--- Work instruction ---
Filter the records for "verts" and keep each line that has it.

Collection entries
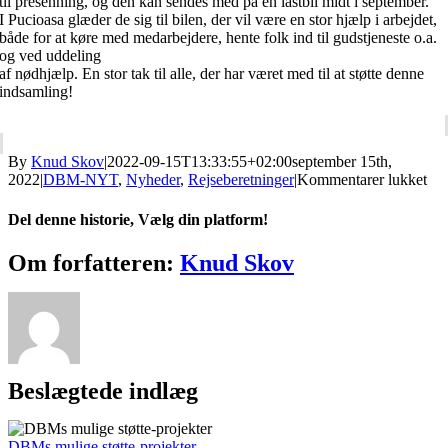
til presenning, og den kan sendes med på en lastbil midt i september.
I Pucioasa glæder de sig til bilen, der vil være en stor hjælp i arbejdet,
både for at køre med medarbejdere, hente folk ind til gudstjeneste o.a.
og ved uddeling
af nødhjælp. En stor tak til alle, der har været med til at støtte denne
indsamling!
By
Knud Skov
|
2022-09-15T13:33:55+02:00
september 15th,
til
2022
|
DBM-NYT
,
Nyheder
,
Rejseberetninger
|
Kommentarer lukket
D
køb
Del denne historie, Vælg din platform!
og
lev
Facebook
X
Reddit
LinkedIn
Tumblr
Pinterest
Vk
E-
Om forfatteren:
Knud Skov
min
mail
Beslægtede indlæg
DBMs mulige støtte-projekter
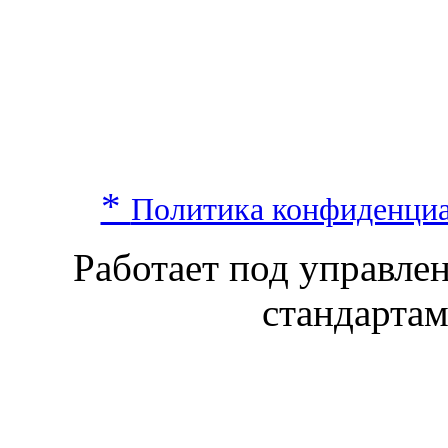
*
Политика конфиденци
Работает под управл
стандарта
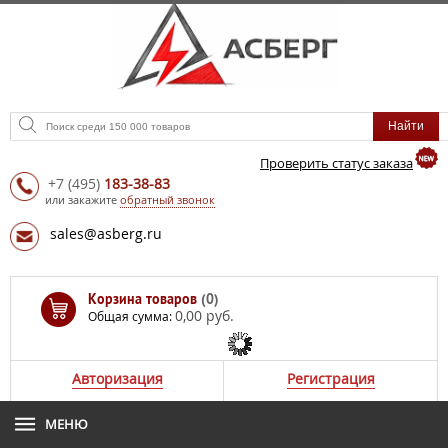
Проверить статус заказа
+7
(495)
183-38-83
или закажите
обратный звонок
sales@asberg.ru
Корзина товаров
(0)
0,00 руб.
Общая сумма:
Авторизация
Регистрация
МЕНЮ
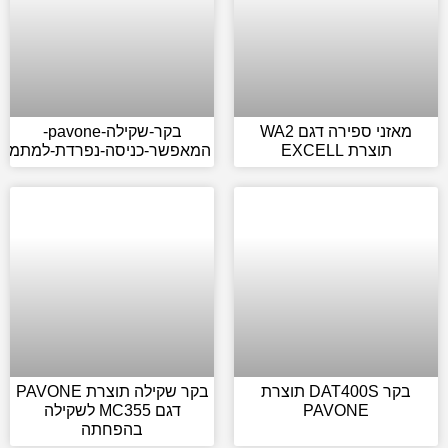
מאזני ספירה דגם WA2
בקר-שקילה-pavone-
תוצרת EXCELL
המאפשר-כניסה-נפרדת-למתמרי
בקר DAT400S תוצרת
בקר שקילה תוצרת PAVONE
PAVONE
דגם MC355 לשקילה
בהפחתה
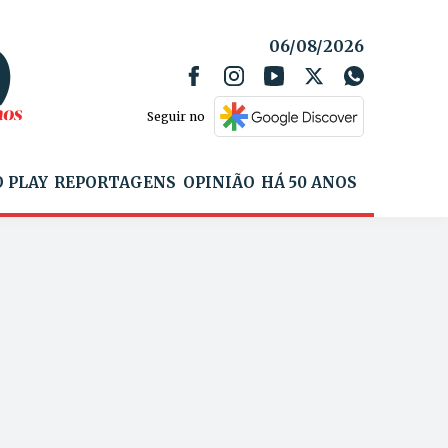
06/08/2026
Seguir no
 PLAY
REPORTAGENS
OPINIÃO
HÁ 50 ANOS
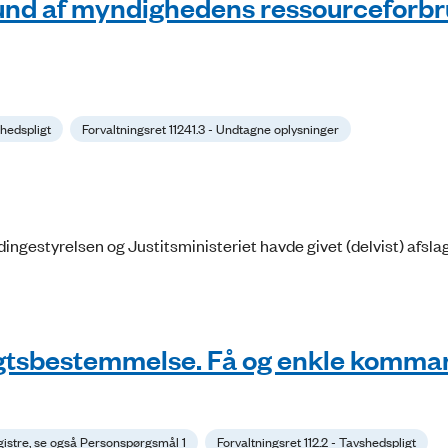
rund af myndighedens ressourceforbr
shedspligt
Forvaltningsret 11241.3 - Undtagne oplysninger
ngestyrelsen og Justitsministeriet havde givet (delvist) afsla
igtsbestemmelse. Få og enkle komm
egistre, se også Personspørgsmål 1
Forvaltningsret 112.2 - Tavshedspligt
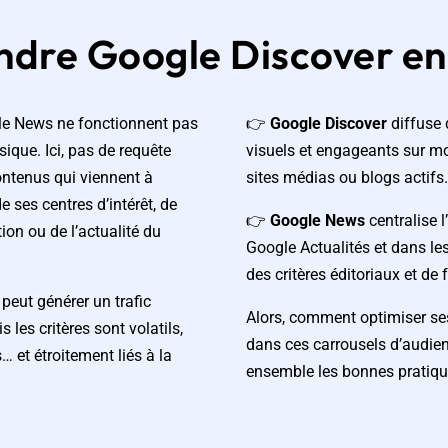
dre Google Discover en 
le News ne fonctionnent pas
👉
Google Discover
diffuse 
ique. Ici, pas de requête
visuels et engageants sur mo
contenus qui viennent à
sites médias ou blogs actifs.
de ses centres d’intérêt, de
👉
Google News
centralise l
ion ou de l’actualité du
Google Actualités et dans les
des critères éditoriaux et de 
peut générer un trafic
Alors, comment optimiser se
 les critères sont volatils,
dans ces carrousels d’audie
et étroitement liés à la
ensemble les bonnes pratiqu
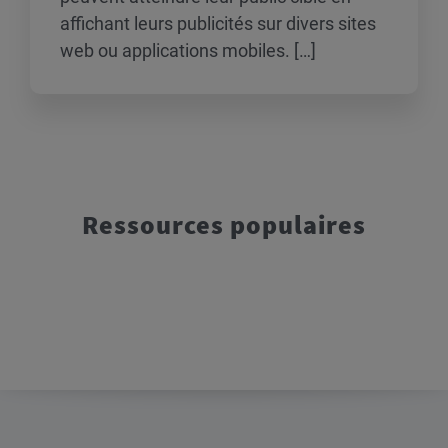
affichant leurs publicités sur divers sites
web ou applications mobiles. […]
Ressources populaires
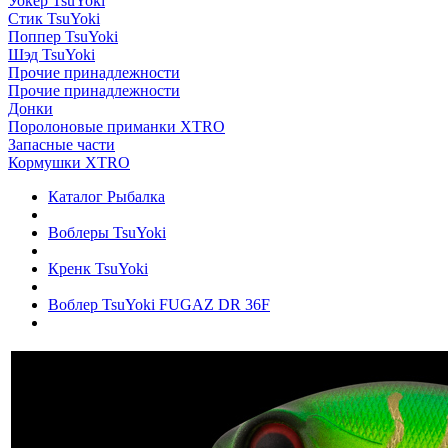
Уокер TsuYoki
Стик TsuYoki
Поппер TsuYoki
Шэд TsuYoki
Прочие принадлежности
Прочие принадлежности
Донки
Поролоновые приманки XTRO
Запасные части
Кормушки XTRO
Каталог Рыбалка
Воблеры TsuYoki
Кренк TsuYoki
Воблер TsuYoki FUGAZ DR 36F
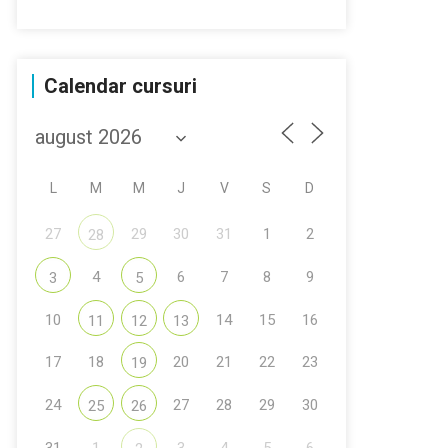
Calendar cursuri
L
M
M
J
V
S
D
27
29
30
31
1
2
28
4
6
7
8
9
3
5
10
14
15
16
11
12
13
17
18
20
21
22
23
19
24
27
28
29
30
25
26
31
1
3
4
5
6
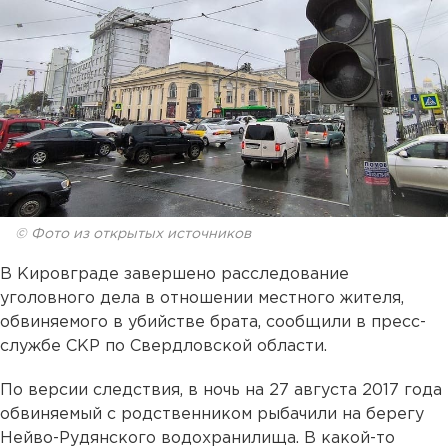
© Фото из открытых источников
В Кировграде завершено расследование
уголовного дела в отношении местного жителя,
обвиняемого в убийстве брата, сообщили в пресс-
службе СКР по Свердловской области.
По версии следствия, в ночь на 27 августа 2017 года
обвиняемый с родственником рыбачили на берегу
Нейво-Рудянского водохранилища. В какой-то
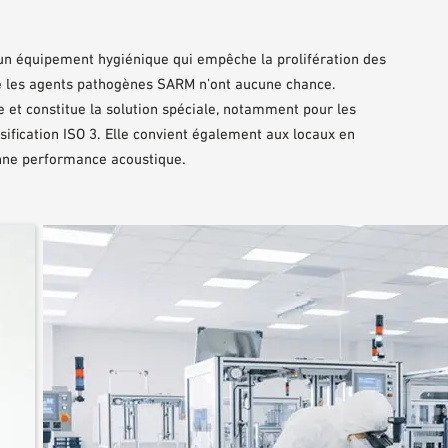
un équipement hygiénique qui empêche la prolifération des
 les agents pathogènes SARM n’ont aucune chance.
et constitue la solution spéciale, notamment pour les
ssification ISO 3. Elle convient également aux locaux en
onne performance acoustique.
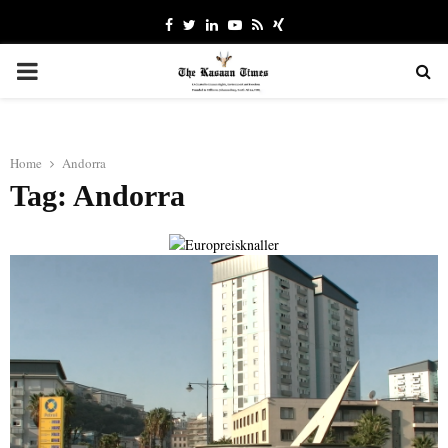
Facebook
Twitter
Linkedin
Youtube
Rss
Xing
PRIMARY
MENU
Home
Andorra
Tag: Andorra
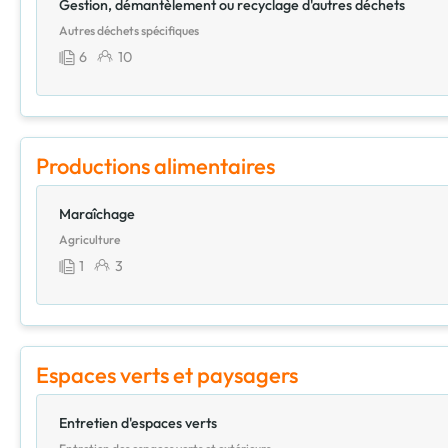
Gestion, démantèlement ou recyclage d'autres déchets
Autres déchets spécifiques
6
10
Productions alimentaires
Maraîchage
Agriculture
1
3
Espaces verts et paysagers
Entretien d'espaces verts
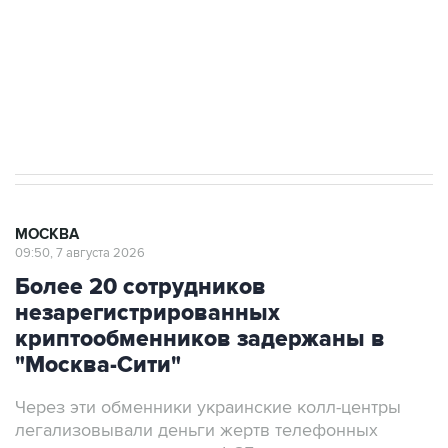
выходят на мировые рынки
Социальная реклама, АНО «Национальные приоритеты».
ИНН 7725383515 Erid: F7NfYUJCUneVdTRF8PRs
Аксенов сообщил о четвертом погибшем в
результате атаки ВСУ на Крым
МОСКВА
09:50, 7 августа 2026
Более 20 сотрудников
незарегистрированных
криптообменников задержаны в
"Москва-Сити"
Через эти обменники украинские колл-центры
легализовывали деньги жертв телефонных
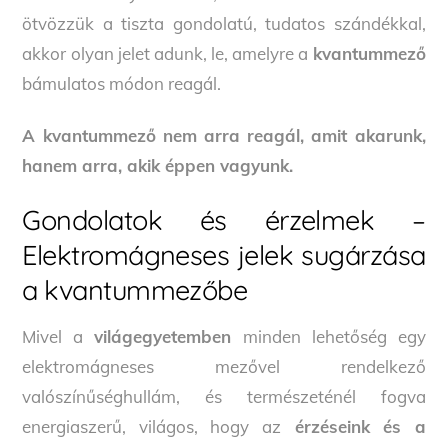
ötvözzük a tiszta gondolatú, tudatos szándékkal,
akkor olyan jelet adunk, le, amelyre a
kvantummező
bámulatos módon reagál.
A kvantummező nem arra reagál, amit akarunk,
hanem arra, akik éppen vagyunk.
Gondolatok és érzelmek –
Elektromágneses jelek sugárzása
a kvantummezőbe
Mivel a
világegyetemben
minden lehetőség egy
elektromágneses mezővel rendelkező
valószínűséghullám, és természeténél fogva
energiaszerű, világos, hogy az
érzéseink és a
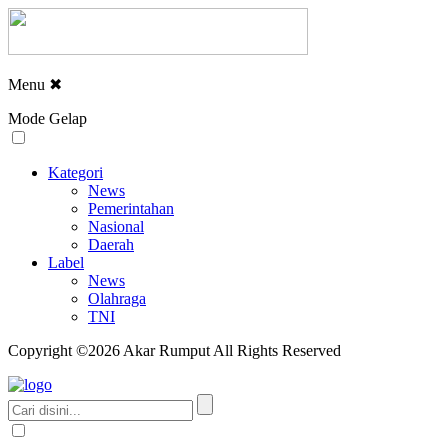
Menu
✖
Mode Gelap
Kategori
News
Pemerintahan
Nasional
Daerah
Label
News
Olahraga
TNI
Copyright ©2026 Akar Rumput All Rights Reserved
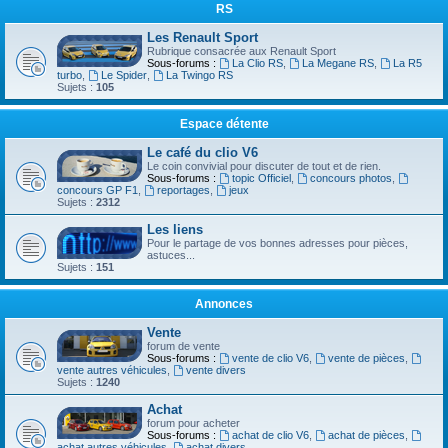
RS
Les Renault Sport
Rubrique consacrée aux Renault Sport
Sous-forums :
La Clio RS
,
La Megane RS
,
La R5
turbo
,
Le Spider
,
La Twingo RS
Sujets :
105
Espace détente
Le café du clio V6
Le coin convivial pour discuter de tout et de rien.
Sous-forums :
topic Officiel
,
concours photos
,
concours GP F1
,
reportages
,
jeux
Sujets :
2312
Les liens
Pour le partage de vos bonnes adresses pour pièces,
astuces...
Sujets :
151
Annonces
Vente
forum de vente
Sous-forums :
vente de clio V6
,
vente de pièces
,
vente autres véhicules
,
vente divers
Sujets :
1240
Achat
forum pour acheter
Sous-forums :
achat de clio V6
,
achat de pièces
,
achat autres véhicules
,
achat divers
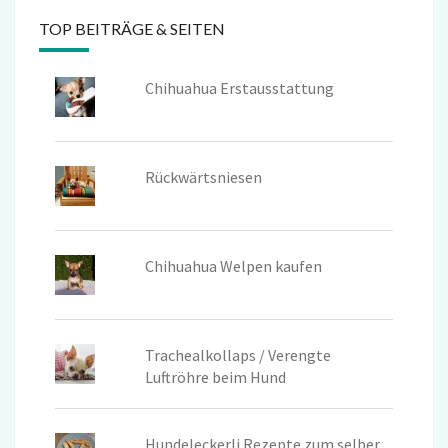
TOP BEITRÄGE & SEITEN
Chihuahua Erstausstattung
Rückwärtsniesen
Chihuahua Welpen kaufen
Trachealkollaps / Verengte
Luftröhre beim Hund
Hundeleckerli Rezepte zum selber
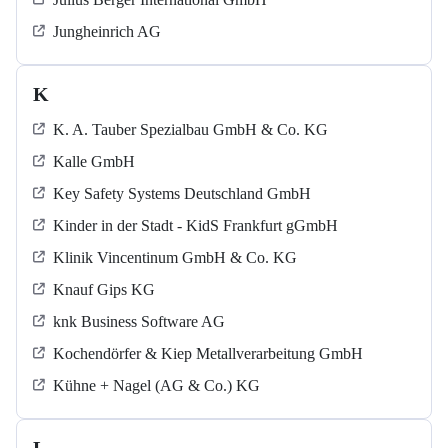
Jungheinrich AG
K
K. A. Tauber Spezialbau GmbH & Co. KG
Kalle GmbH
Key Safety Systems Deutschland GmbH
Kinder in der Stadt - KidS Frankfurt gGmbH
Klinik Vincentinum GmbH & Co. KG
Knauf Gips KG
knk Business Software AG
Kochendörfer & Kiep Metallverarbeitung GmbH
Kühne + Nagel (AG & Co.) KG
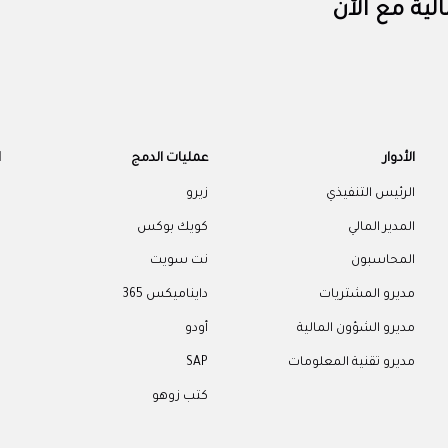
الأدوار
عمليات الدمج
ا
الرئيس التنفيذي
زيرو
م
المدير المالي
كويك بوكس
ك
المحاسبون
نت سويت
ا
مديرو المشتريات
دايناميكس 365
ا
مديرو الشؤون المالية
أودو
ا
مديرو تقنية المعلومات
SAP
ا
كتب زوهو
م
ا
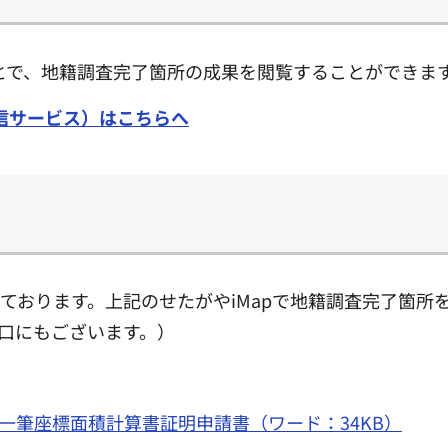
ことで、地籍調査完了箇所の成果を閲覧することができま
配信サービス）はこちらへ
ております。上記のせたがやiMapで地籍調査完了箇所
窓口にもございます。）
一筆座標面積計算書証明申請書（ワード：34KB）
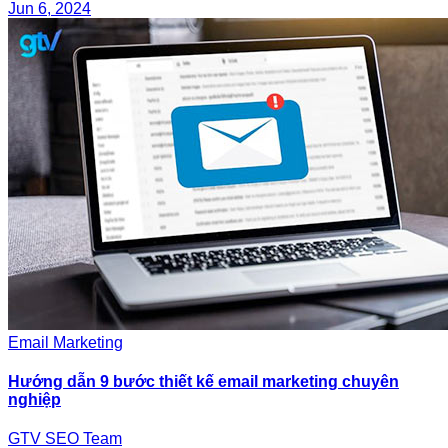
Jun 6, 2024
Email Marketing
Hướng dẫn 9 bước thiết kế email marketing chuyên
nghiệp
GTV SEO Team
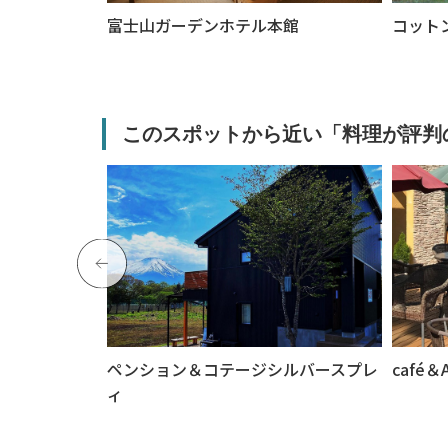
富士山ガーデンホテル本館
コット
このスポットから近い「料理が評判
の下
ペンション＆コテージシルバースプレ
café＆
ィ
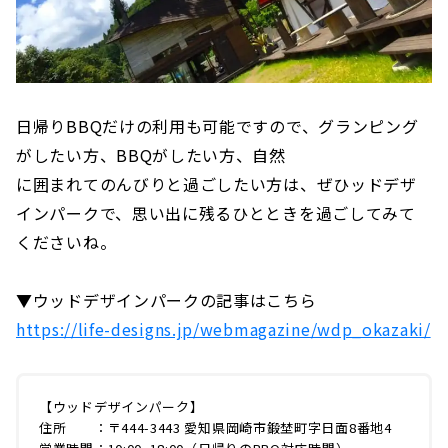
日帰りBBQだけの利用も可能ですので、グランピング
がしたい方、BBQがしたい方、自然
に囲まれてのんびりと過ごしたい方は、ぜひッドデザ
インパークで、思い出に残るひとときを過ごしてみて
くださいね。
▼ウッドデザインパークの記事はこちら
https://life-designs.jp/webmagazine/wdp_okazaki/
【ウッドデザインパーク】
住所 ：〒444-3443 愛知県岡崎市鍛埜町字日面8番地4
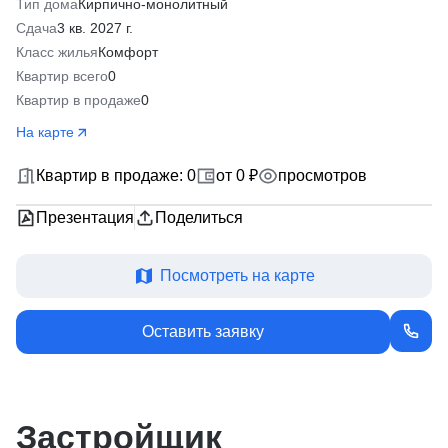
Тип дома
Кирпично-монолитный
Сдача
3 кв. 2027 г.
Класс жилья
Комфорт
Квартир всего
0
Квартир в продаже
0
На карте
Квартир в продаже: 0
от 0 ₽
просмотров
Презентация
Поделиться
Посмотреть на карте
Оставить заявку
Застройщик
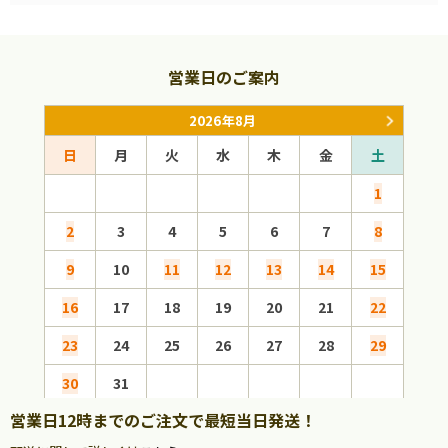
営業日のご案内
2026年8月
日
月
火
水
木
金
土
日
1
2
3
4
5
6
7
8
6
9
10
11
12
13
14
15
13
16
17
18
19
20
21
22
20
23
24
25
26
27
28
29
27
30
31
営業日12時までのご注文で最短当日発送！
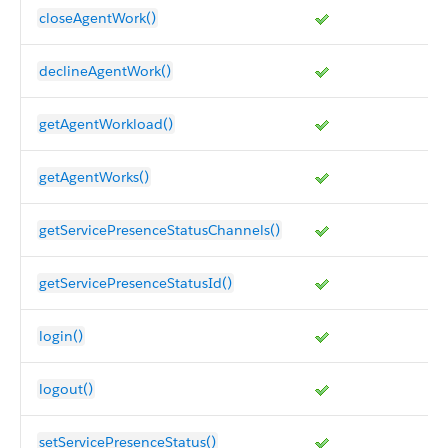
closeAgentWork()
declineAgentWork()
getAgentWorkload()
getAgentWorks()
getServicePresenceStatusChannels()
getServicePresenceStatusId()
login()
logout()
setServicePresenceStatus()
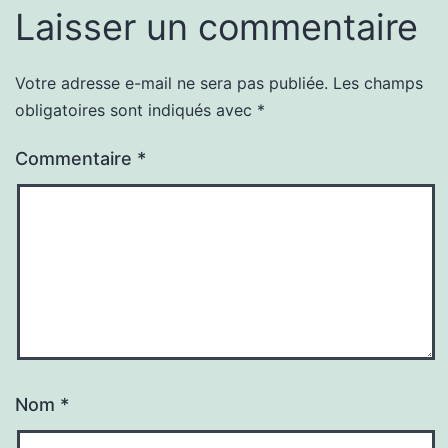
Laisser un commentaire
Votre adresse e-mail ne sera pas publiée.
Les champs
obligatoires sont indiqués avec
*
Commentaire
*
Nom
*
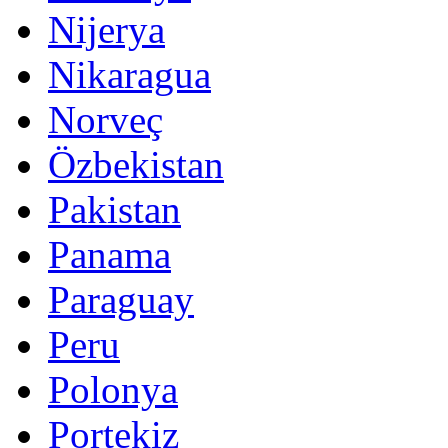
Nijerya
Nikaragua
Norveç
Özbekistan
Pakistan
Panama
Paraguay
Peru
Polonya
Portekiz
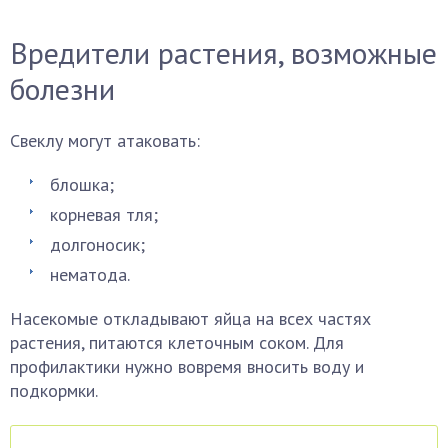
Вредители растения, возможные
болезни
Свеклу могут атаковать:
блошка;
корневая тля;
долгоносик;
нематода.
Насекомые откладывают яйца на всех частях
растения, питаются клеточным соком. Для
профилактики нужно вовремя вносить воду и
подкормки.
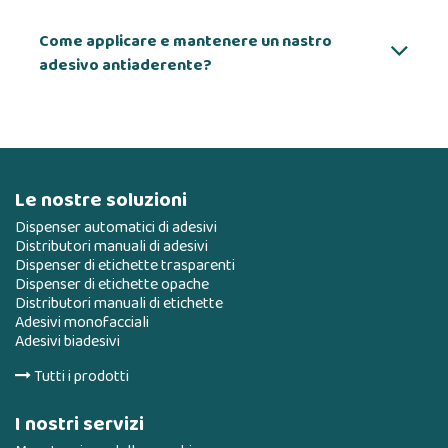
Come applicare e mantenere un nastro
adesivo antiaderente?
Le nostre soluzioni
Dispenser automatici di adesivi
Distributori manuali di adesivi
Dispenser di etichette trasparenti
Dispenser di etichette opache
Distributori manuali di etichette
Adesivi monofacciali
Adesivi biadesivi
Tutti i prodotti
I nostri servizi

--- Exercise solution ---
Espaces verts et paysagers
Entretien d'espaces verts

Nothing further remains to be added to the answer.